On the northwestern flank of Japan’s most famous mountain sits one of the world’s quietest forests — Aokigahara or the “sea of trees.” In the west, it’s in the news today thanks to a YouTube video from the controversial social media celebrity Logan Paul, which he quickly pulled and apologized for.
The video features Paul finding the corpse of a man who committed suicide on the trail and focuses on the man for several minutes. Many felt the video was deeply disrespectful of the dead, and Paul has continued to apologize, as criticism has mounted. Lost in all this is the forest itself and the complicated role it holds as both a natural and cultural landmark.
Aokigahara, as a natural feature, is a forest northwest of Mt. Fuji — famous for its quiet hiking trails. Relatively little wildlife lives in Aokigahara, and the forest is old growth on a bed of volcanic rock, meaning sound doesn’t echo or travel very far. It’s also home to some of Japan’s more beautiful ice caves, which are frozen year-round. Scenery-wise, it’s one of the most beautiful places in the country.

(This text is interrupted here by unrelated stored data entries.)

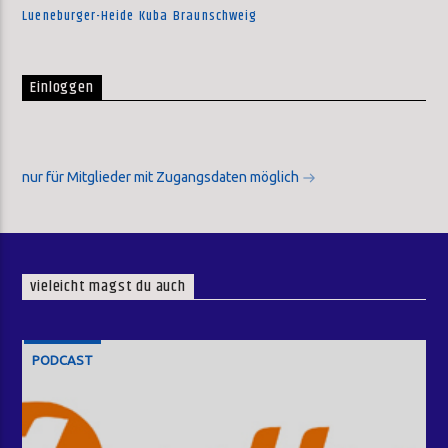
Lueneburger-Heide
Kuba
Braunschweig
Einloggen
nur für Mitglieder mit Zugangsdaten möglich
vieleicht magst du auch
PODCAST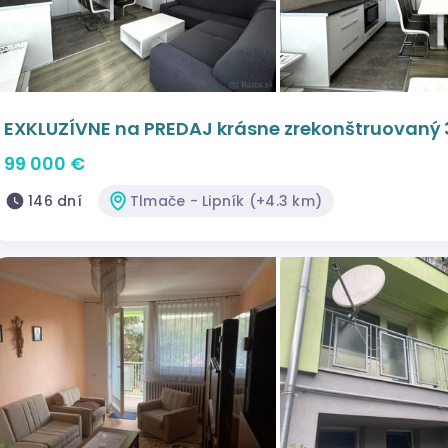
EXKLUZÍVNE na PREDAJ krásne zrekonštruovaný 3
99 000 €
146 dní
Tlmače - Lipník (+4.3 km)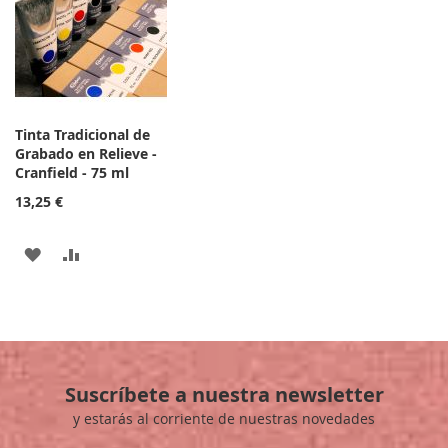
LISTA
LISTA
DE
DE
DESEOS
DESEOS
Tinta Tradicional de
Grabado en Relieve -
Cranfield - 75 ml
13,25 €
AÑADIR
AÑADIR
A
PARA
LA
COMPARAR
LISTA
Suscríbete a nuestra newsletter
DE
y estarás al corriente de nuestras novedades
DESEOS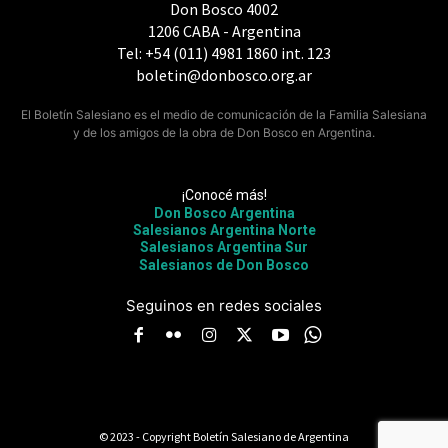
Don Bosco 4002
1206 CABA - Argentina
Tel: +54 (011) 4981 1860 int. 123
boletin@donbosco.org.ar
El Boletín Salesiano es el medio de comunicación de la Familia Salesiana
y de los amigos de la obra de Don Bosco en Argentina.
¡Conocé más!
Don Bosco Argentina
Salesianos Argentina Norte
Salesianos Argentina Sur
Salesianos de Don Bosco
Seguinos en redes sociales
© 2023 - Copyright Boletín Salesiano de Argentina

It’s also the site of quite a few suicides. Authorities have stopped reporting the number of suicides in the forest in order to reduce its reputation as a place to die, but since 1970, officers have quietly patrolled the forest to retrieve bodies there, usually finding between fifty and one hundred bodies per year.
How this is treated in the West, though, reflects a larger cultural problem about Japan — namely a lack of perspective about its culture. While most Westerners have vague ideas of “honor” and “hara kiri” or “seppuku”, we have to remember that every culture has a complicated relationship with suicide. If we talk about a play where two lovers kill themselves, hemmed in by a tragic web of social circumstances, are we talking about Romeo And Juliet or Shinjū Ten no Amijima? What distinguishes Aokigahara from the Golden Gate Bridge as a spot where people choose to end their lives? Suicide is a vast social and psychological issue that’s outside the context of this post, and similarly, different societies approach this problem in vastly different ways.
Cross culturally, the issue is more straightforward: We, as a people, tend to write off or ignore suicide. But when it happens in another culture, we treat it like a spooky ghost story. That’s not good.
Unfortunately, Paul is far from the first Westerner to treat Aokigahara in a callous way. Rumors (which are false) abound that compasses don’t work there, urban legends about the alleged practice of ubasute (leaving the elderly to die of exposure) in the forest are everywhere despite little evidence it was ever practiced anywhere in Japan, and less than two years ago a horror movie hit theaters based around the “legends” in the forest, which was mostly bunk. Aokigahara sits at an unfortunate nexus that reveals the insensitivity even well-meaning Westerners can view foreign cultures with.
This leaves travelers with an ethical conundrum that’s tough to solve: Aokigahara is a beautiful place, and it’s located near one of Japan’s most compelling and popular natural features. But should you visit? Or is it a little like taking a selfie at Auschwitz? What are the burdens on travelers who want to see the wonders, but worry about being disrespectful and falling afoul of another culture’s struggles?
In the end, the issue of whether or not to visit a cultural site while traveling comes down to questions of empathy. Why are we going to this place? What do we plan to do there? And how does the culture that values this place the most view our actions? That last question may be the hardest one to answer, especially for cultures where there’s little shared historical ground. And sometimes there aren’t any easy answers to these questions. It’s not until you visit another place, or explore its culture in any true detail, that you learn just how much the culture we grew up in affects how we see things. It’s easy to empathize with somebody in your own culture, but outside it, you may be starting largely from zero.
This is messy work, but the conscious backpacker needs to engage in it. Travelers have to confront themselves with their motives and put themselves in the shoes of the culture they’re visiting or there’s no point to travel. Part of the goal of travel is to view the world from more than one perspective. We cannot demand that the cultures we visit shove themselves aside or fit in the tidy little box we’ve created for them. No nation is a theme park, and no graveyard is our haunted house.